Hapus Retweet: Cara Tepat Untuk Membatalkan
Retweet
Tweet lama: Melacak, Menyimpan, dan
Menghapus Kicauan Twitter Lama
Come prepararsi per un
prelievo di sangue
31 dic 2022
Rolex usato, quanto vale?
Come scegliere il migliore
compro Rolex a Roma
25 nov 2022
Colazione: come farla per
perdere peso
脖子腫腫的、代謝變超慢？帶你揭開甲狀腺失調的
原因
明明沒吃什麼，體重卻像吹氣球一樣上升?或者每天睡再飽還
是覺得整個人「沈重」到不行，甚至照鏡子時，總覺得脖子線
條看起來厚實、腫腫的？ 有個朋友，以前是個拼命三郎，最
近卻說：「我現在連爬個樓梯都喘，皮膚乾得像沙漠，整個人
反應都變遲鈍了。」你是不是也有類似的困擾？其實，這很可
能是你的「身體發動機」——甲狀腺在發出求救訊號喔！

────────

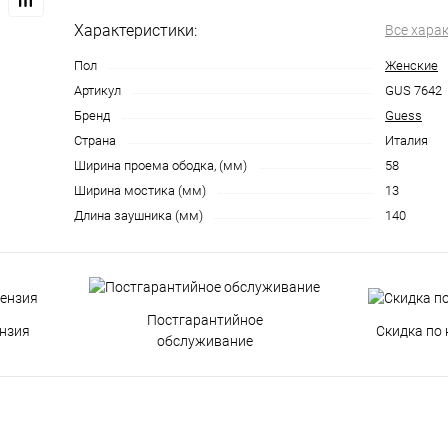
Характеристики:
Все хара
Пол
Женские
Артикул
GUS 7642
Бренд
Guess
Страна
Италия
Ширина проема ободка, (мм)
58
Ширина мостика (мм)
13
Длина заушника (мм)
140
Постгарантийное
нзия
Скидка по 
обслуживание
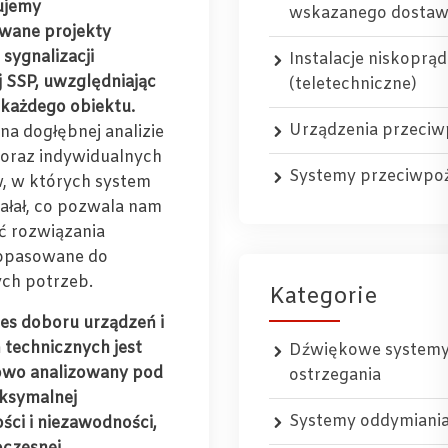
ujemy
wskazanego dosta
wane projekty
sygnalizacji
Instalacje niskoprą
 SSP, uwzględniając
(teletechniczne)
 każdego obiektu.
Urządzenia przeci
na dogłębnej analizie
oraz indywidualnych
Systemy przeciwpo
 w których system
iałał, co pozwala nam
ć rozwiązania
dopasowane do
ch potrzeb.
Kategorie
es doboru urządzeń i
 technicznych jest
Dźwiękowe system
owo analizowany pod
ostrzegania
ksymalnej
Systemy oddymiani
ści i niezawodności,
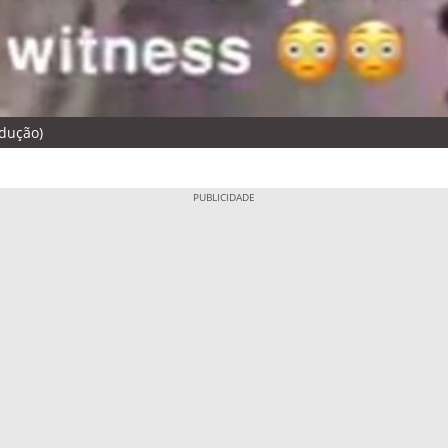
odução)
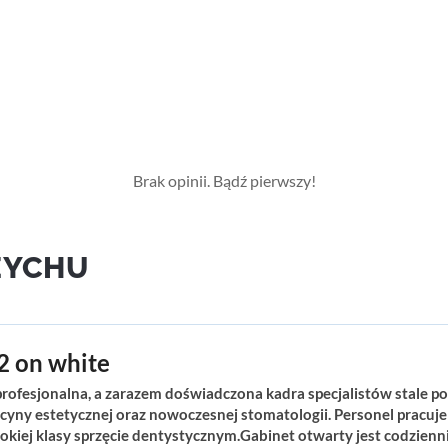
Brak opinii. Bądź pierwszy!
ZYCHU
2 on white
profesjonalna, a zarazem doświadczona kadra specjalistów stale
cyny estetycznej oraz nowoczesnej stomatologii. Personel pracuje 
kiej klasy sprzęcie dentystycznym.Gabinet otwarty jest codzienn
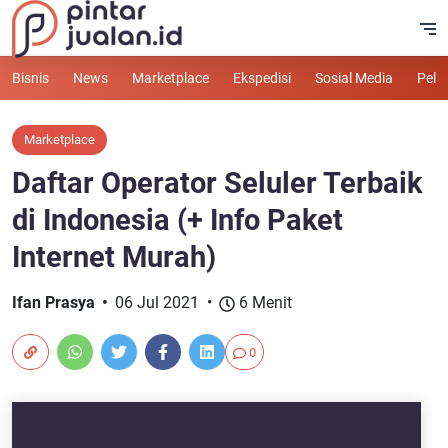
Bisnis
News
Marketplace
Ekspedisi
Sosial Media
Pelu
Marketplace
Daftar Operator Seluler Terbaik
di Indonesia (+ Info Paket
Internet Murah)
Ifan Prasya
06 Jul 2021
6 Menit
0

────────

Goal of the exercise.
Using the records above, pull out each line where the word "jest" occurs.

Task solution.
 technicznych jest
kiej klasy sprzęcie dentystycznym.Gabinet otwarty jest codzienn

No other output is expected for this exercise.